Der Hügel ist in der Tat eine alte Festung, obwohl es derzeit schwer ist zu erraten, wo die Mauern standen. Der Hügel ist zweifelsohne der Traum eines jeden Archäologen. Erstens ist Toropez eine alte Stadt. Zum ersten Mal wird sie in einer Chronik von 1074 erwähnt. Und zweitens sind die von den Archäologen entdeckten Artefakte höchstwahrscheinlich nicht nur Fundstücke irgendwelcher unbekannter Kriwitschs, sondern gehören zu Persönlichkeiten, die die Geschichte Russlands bestimmt haben. Das Siegel des Bruders von Alexander Newski wurde hier gefunden. Und Alexander selber, der Triumphator der berühmten Schlacht mit den Rittern des Livländischen Ordens am Peipussee, hatte einen direkten Bezug zu Toropez. Dies waren die Ländereien seiner Vorfahren, und in dieser Stadt heiratete Alexander Newski 1239 seine Frau Alexandra, woran das Denkmal für den Fürsten und die Fürstin erinnert, das nicht weit von der majestätischen Korsun-Kathedrale steht.

Toropez Fürsten
Das Denkmal für den Fürsten Alexander Newski und seine Ehefrau Alexandra
(Foto: Igor Beresin)

Das orthodoxe Toropez

Die Korsun-Kathedrale ist wirklich schön. Das Einzige, was sie heute trübt, sind die Folgen der schrecklichen Explosion vom 18. September 2024, als eine ukrainische Drohne ein Munitionsdepot traf. Die Explosion war so heftig, dass sie mit einem Erdbeben der Stärke 2,8 vergleichbar war, und die Druckwelle legte eine Strecke von 300 km zurück. Der Vorfall war nicht nur ein Schock für die Bürger von Toropez, sondern zwang auch dazu, die Fensterscheiben in vielen Gebäuden auszutauschen. Die Stadtverwaltung hat die Korsun-Kathedrale noch nicht in Ordnung gebracht.

Toropez Korsun
Noch fehlen in der Korsun-Kathedrale die Fensterscheiben. (Foto: Igor Beresin)

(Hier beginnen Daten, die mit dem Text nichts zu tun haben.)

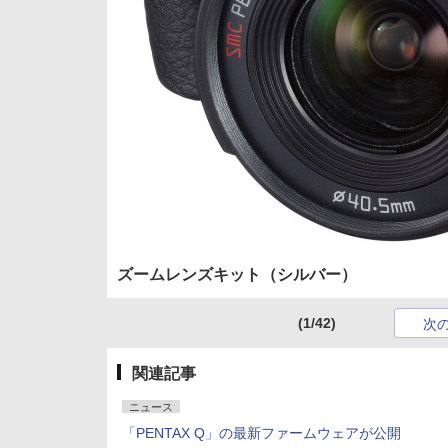
ズームレンズキット（シルバー）
(1/42)
次
関連記事
ニュース
「PENTAX Q」の最新ファームウェアが公開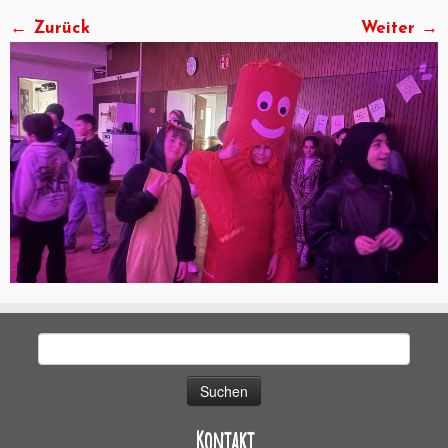
← Zurück
Weiter →
Suchen
nach:
Kontakt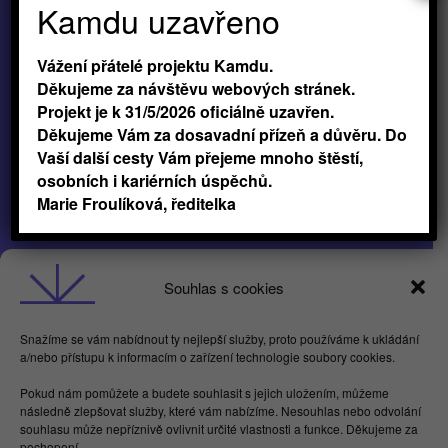
Kamdu uzavřeno
Vážení přátelé projektu Kamdu.
Děkujeme za návštěvu webových stránek.
Projekt je k 31/5/2026 oficiálně uzavřen.
Děkujeme Vám za dosavadní přízeň a důvěru. Do
Vaší další cesty Vám přejeme mnoho štěstí,
osobních i kariérních úspěchů.
Marie Froulíková, ředitelka
Obchodní podmínky
Souhlas s cookies
GDPR
Snažíme se vám nabídnout ty nejlepší služby, proto používáme k ukládání
a/nebo přístupu k informacím o zařízení technologie soubory cookies.
Butterflies For Future, z.ú. Londýnská 254/7,
Pokud nám pomůžete a budete souhlasit s jejich uložením, můžeme
Vinohrady
následně zlepšovat služby, které vám nabízíme. Nesouhlas nebo odvolání
Praha 2 120 00
souhlasu může nepříznivě ovlivnit určité vlastnosti a funkce. Děkujeme za
IČ 17615755
pochopení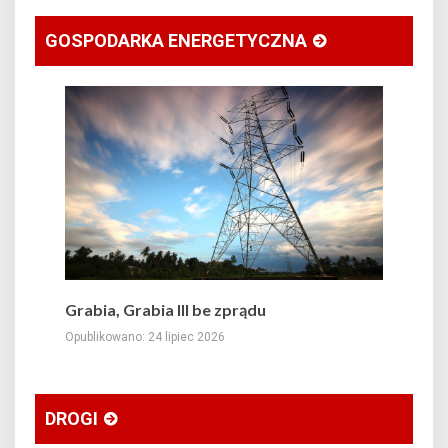
GOSPODARKA ENERGETYCZNA
Grabia, Grabia III be zprądu
Opublikowano: 24 lipiec 2026
DROGI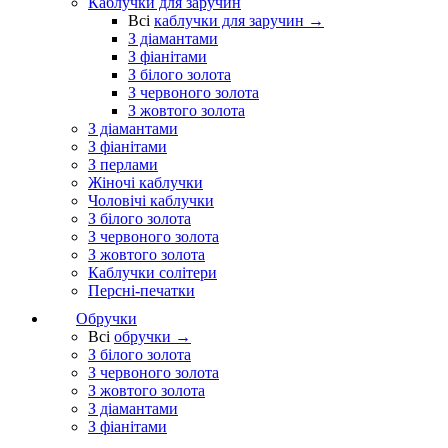
Каблучки для заручин
Всі
каблучки для заручин →
З діамантами
З фіанітами
З білого золота
З червоного золота
З жовтого золота
З діамантами
З фіанітами
З перлами
Жіночі каблучки
Чоловічі каблучки
З білого золота
З червоного золота
З жовтого золота
Каблучки солітери
Персні-печатки
Обручки
Всі
обручки →
З білого золота
З червоного золота
З жовтого золота
З діамантами
З фіанітами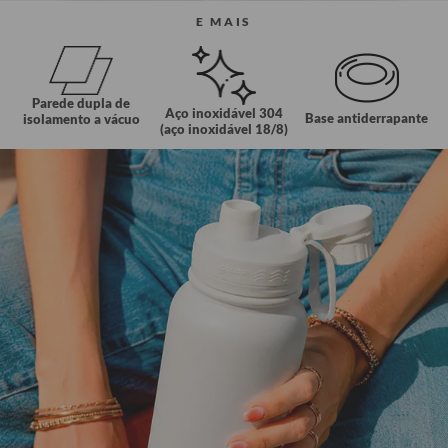
E MAIS
Parede dupla de
Aço inoxidável 304
Base antiderrapante
isolamento a vácuo
(aço inoxidável 18/8)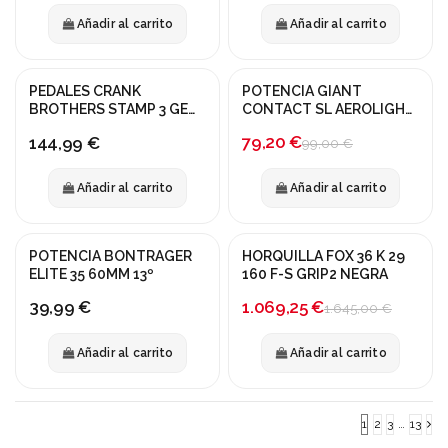
Añadir al carrito
Añadir al carrito
PEDALES CRANK
POTENCIA GIANT
¡En oferta!
BROTHERS STAMP 3 GEN
CONTACT SL AEROLIGHT
2 LARGO NEGRO
90mm 10º
-20%
79,20 €
144,99 €
99,00 €
Añadir al carrito
Añadir al carrito
POTENCIA BONTRAGER
HORQUILLA FOX 36 K 29
¡En oferta!
¡En oferta!
ELITE 35 60MM 13º
160 F-S GRIP2 NEGRA
-35%
1.069,25 €
39,99 €
1.645,00 €
Añadir al carrito
Añadir al carrito
1
2
3
…
13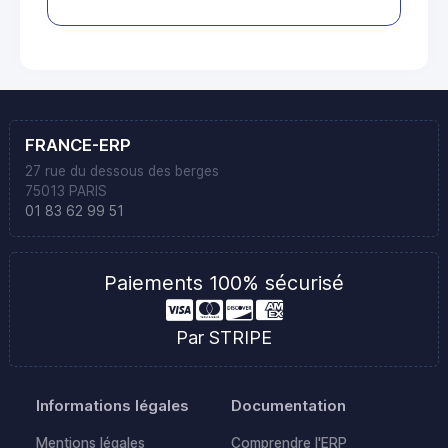
FRANCE-ERP
27 rue du dessous des berges
75013 PARIS
01 83 62 99 51
Paiements 100% sécurisé
Par STRIPE
Informations légales
Documentation
Mentions légales
Comprendre l'ERP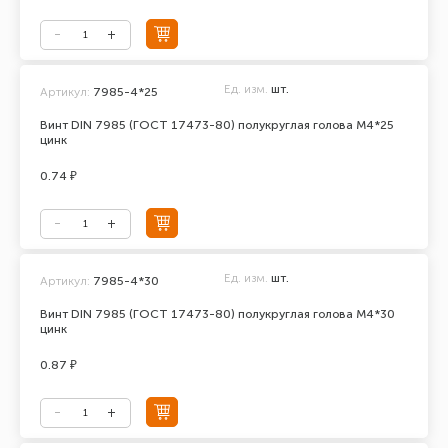
Ед. изм.
шт.
Артикул:
7985-4*25
Винт DIN 7985 (ГОСТ 17473-80) полукруглая голова М4*25
цинк
0.74 ₽
Ед. изм.
шт.
Артикул:
7985-4*30
Винт DIN 7985 (ГОСТ 17473-80) полукруглая голова М4*30
цинк
0.87 ₽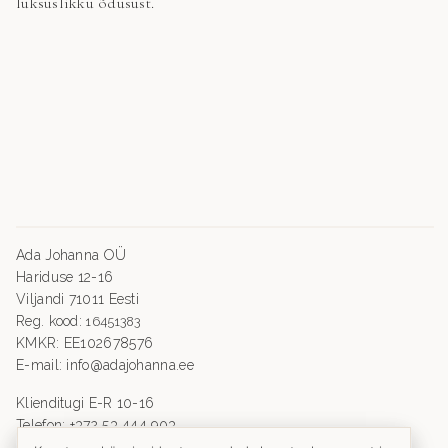
luksuslikku õdusust.
Ada Johanna OÜ
Hariduse 12-16
Viljandi 71011 Eesti
Reg. kood:
16451383
KMKR: EE102678576
E-mail: info@adajohanna.ee
Klienditugi E-R 10-16
Telefon: +372 53 444 903
Ostutingimused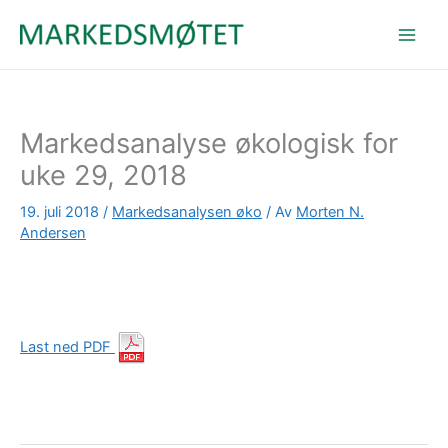
Hopp
rett
til
innholdet
Markedsanalyse økologisk for
uke 29, 2018
19. juli 2018
/
Markedsanalysen øko
/ Av
Morten N.
Andersen
Last ned PDF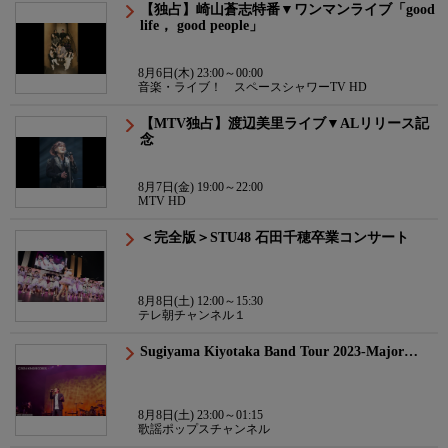
【独占】崎山蒼志特番▼ワンマンライブ「good
life， good people」
8月6日(木) 23:00～00:00
音楽・ライブ！ スペースシャワーTV HD
【MTV独占】渡辺美里ライブ▼ALリリース記
念
8月7日(金) 19:00～22:00
MTV HD
＜完全版＞STU48 石田千穂卒業コンサート
8月8日(土) 12:00～15:30
テレ朝チャンネル１
Sugiyama Kiyotaka Band Tour 2023-Major…
8月8日(土) 23:00～01:15
歌謡ポップスチャンネル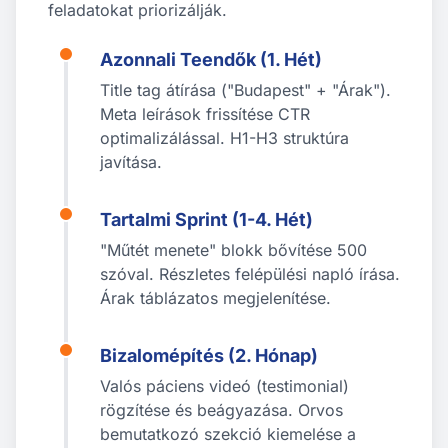
feladatokat priorizálják.
Azonnali Teendők (1. Hét)
Title tag átírása ("Budapest" + "Árak").
Meta leírások frissítése CTR
optimalizálással. H1-H3 struktúra
javítása.
Tartalmi Sprint (1-4. Hét)
"Műtét menete" blokk bővítése 500
szóval. Részletes felépülési napló írása.
Árak táblázatos megjelenítése.
Bizalomépítés (2. Hónap)
Valós páciens videó (testimonial)
rögzítése és beágyazása. Orvos
bemutatkozó szekció kiemelése a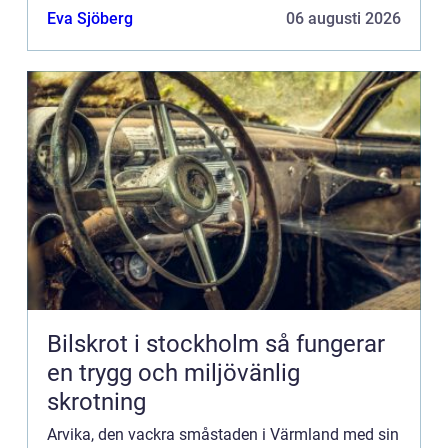
hem på ett energieffektivt oc...
Eva Sjöberg
06 augusti 2026
Bilskrot i stockholm så fungerar
en trygg och miljövänlig
skrotning
Arvika, den vackra småstaden i Värmland med sin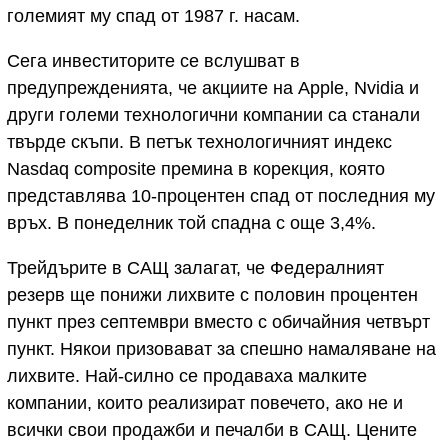
големият му спад от 1987 г. насам.
Сега инвеститорите се вслушват в
предупрежденията, че акциите на Apple, Nvidia и
други големи технологични компании са станали
твърде скъпи. В петък технологичният индекс
Nasdaq composite премина в корекция, която
представлява 10-процентен спад от последния му
връх. В понеделник той спадна с още 3,4%.
Трейдърите в САЩ залагат, че Федералният
резерв ще понижи лихвите с половин процентен
пункт през септември вместо с обичайния четвърт
пункт. Някои призовават за спешно намаляване на
лихвите. Най-силно се продаваха малките
компании, които реализират повечето, ако не и
всички свои продажби и печалби в САЩ. Цените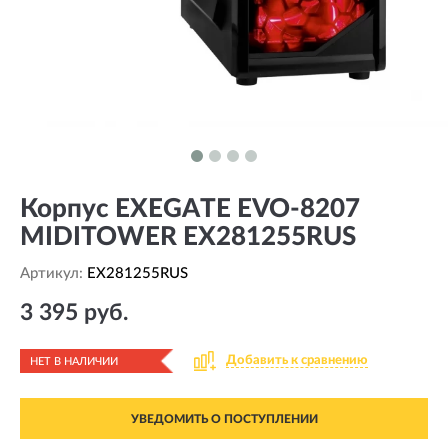
Корпус EXEGATE EVO-8207
MIDITOWER EX281255RUS
Артикул:
EX281255RUS
3 395 руб.
Добавить к сравнению
НЕТ В НАЛИЧИИ
УВЕДОМИТЬ О ПОСТУПЛЕНИИ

Aber ansonsten ist diese Kirche wunderschön. Es scheint, dass jedes andere Kirchengebäude neben ihr den Kürzeren ziehen wird. Allerdings wird derzeit direkt vor dem roten Gotteshaus ein anderes gebaut. Und es wird sehr gründlich konstruiert: Auf dem massiven Metallgerüst werden Betonwände errichtet. Wie Swetlana, die Reiseleiterin, erklärte, war dies die Forderung des Russischen Museums in St. Petersburg, das bereit ist, die alte Ikone der Gottesmutter von Korsun nach Toropez zu bringen. Sie wurde den Stadtbewohnern bereits von Fürstin Alexandra, der Gattin von Alexander Newski, geschenkt, aber dieses wundertätige Heiligenbild verließ später die Stadt.

Tororpez neue Kathedrale
Die neue Kathedrale für die alte Ikone der Gottesmutter von Korsun befindet sich noch im Bau. (Foto: Igor Beresin)

Wenn man sich mit dem orthodoxen Toropez vertraut macht, kommt man an der wunderschönen Epiphanie-Kirche nicht vorbei. Das Gotteshaus ist nicht mehr in Betrieb, jetzt beherbergt es ein Heimatmuseum. Das Eindrucksvollste ist jedoch außen zu sehen, an der Fassade. Das Gebäude ist ein einzigartiges Beispiel für den Toropetzer Flachbarock. Der lokale Baustil ist einmalig.

Toropez Baroque
Der Toropezer Flachbarock beeindruckt. (Foto: Igor Beresin)

Das Wertvollste: Menschen

Ein Teil der Kirchengeschichte der Stadt ist das Museum des Patriarchen Tichon, dessen Denkmal daneben steht. Der Patriarch hatte schwierige Prüfungen zu bestehen. Er musste mit den Bolschewiken verhandeln, um die orthodoxe Kirche zu erhalten.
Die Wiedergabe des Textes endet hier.